The number of lines holding "Phường" in the listing below is all you should give.

----- Recorded information -----

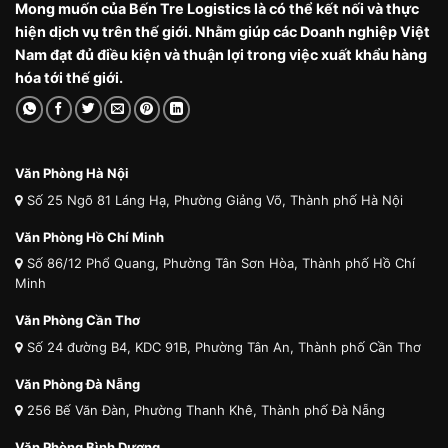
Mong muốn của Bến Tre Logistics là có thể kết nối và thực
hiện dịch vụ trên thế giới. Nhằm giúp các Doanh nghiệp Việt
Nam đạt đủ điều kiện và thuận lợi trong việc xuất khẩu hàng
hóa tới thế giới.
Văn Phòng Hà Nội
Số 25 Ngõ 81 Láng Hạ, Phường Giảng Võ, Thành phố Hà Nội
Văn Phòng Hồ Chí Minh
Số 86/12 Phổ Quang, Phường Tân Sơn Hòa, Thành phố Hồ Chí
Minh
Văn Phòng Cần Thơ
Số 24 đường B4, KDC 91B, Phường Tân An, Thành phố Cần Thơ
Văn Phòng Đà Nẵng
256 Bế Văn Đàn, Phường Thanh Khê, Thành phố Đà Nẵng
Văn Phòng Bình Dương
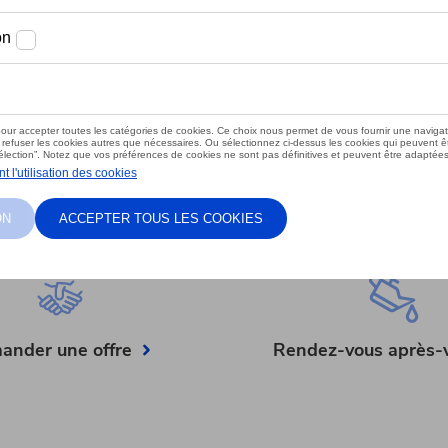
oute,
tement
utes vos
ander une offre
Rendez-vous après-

-----
----- Recorded information -----

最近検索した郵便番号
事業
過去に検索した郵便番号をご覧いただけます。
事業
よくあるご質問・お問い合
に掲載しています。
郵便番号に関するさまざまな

-----

**The answer:** 4